Además, como decía el Papa Francesco desde el cielo, en sus ruedas de prensa de pasillo de avión, ¿Quién soy yo para juzgar? ¿Qué mal me causan a mí los fanatismos, desvaríos y derrapajes ajenos? Sea ese adorador, contra viento y marea, de felinos descarriados - Dios bendiga los cariños a fondo perdido - o la entrañable hooligan que, con su aliento, dibujaba un amor puro y cristalino hacia su nietecillo, en el pudoroso vidrio de un glacial utilitario.
Todos conocimos tiempos mejores, y no me refiero sólo a los meteorológicos, de modo que me incluyo en el pack de las almas en pena que, ayer por la noitiña, recorrían la estepa sparklandiana, necesitados de un mínimo de atención psiquiátrica.
Porque, vamos a ver… ¿Qué pinta un corredor tan malo como yo, una tartana del tartán, metiéndose a hacer kilómetros el día que ni los galgos apenas se atreven a poner un pie fuera de casa?
En fin. Ya puestos en mi afán de entrar en calor, lo que difícilmente se consiguió, cuesta por aquí, apretón por allá, un momento que me acerco a ver si me topo con el Yeti en las pozas de la Chavasqueira, la distancia recorrida se fue a los 10,83 kms. Un buen botín, para los tiempos que corren.
Recapitulando, el entreno de ayer me sirvió no solo para ver lo mal que está la gente de lo suyo, sino también para superar el estado de parusía y atontolinamiento en que me dejan, de siempre, las pastelosas vacaciones Navideñas.
No estoy para tirar cohetes, desde luego, pero me queda al menos el consuelo de pensar que hay algo que va todavía mucho más lento que yo, el ritmo de vacunaciones de la Covid.

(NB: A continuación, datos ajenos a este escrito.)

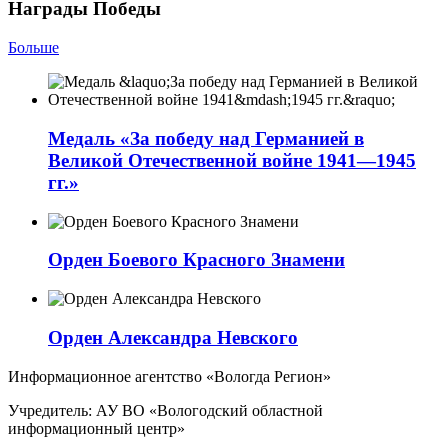
Награды Победы
Больше
Медаль «За победу над Германией в
Великой Отечественной войне 1941—1945
гг.»
Орден Боевого Красного Знамени
Орден Александра Невского
Информационное агентство «Вологда Регион»
Учредитель: АУ ВО «Вологодский областной
информационный центр»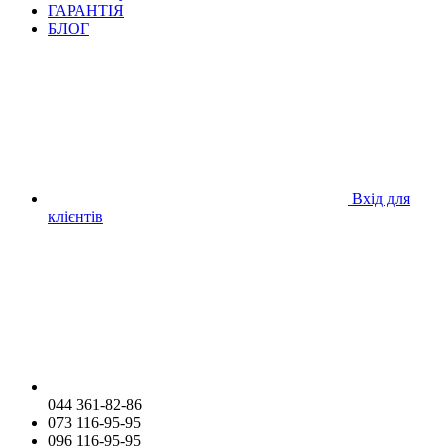
ГАРАНТІЯ
БЛОГ
Вхід для
клієнтів
044 361-82-86
073 116-95-95
096 116-95-95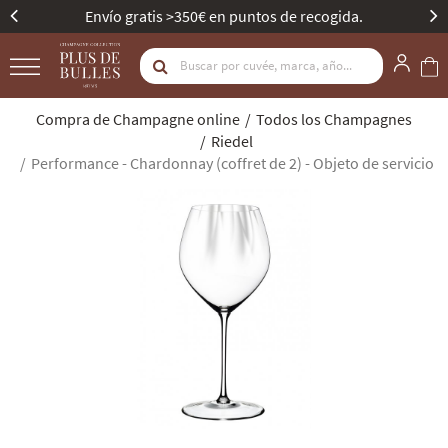
Envío gratis >350€ en puntos de recogida.
Compra de Champagne online
Todos los Champagnes
Riedel
Performance - Chardonnay (coffret de 2) - Objeto de servicio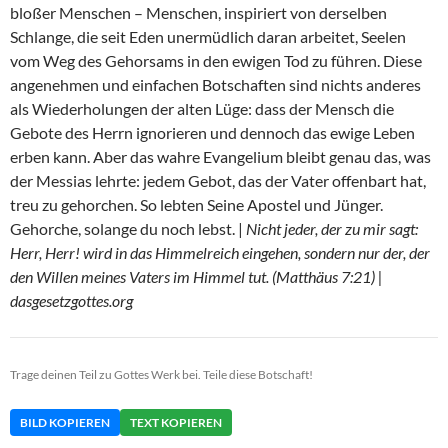
bloßer Menschen – Menschen, inspiriert von derselben
Schlange, die seit Eden unermüdlich daran arbeitet, Seelen
vom Weg des Gehorsams in den ewigen Tod zu führen. Diese
angenehmen und einfachen Botschaften sind nichts anderes
als Wiederholungen der alten Lüge: dass der Mensch die
Gebote des Herrn ignorieren und dennoch das ewige Leben
erben kann. Aber das wahre Evangelium bleibt genau das, was
der Messias lehrte: jedem Gebot, das der Vater offenbart hat,
treu zu gehorchen. So lebten Seine Apostel und Jünger.
Gehorche, solange du noch lebst. |
Nicht jeder, der zu mir sagt:
Herr, Herr! wird in das Himmelreich eingehen, sondern nur der, der
den Willen meines Vaters im Himmel tut. (Matthäus 7:21) |
dasgesetzgottes.org
Trage deinen Teil zu Gottes Werk bei. Teile diese Botschaft!
BILD KOPIEREN
TEXT KOPIEREN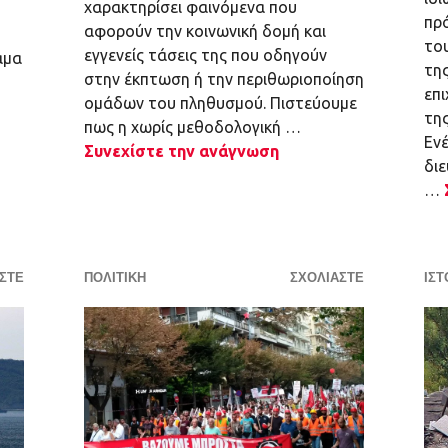
χαρακτηρίσει φαινόμενα που
πρ
αφορούν την κοινωνική δομή και
το
εγγενείς τάσεις της που οδηγούν
άμα
της
στην έκπτωση ή την περιθωριοποίηση
επι
ομάδων του πληθυσμού. Πιστεύουμε
τη
πως η χωρίς μεθοδολογική …
Ενέ
Συνεχίστε την ανάγνωση
διε
…
ΣΤΕ
ΠΟΛΙΤΙΚΗ
ΣΧΟΛΙΆΣΤΕ
ΙΣΤ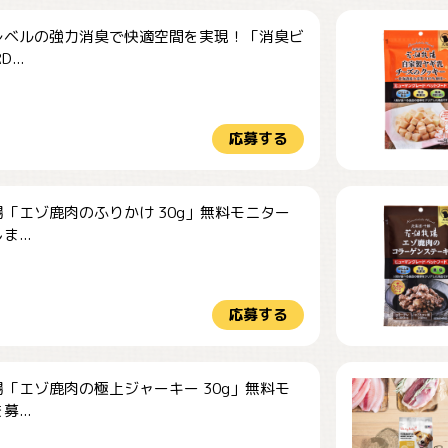
レベルの強力消臭で快適空間を実現！「消臭ビ
...
応募する
「エゾ鹿肉のふりかけ 30g」無料モニター
...
応募する
「エゾ鹿肉の極上ジャーキー 30g」無料モ
...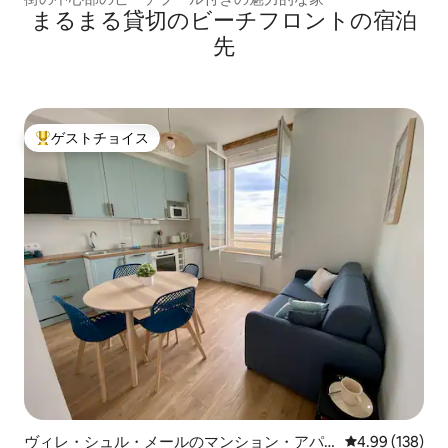
まるまる貸切のビーチフロントの宿泊
先
ゲストチョイス
大好評のゲストチョイスです。
ヴィレ・シュル・メールのマンション・アパ
レビュー138件
4.99 (138)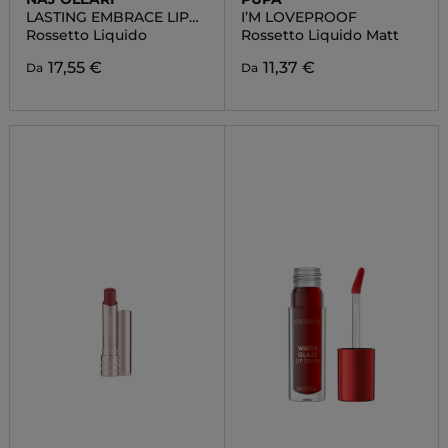
LASTING EMBRACE LIP
I’M LOVEPROOF
COLOUR
Rossetto Liquido
Rossetto Liquido Matt
17,55 €
11,37 €
Da
Da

Con este panorama en mente, y las carreras que no salen de la UCI, va para largo lo de ir cogiendo el pico de forma.
Esta publicación no es un juguete, no se la dé a niños menores de 100 años. No la arroje al fuego, ni aún vacía de contenido. En caso de intoxicación accidental acuda a la mayor brevedad posible al servicio de urgencias psiquiátricas más cercano.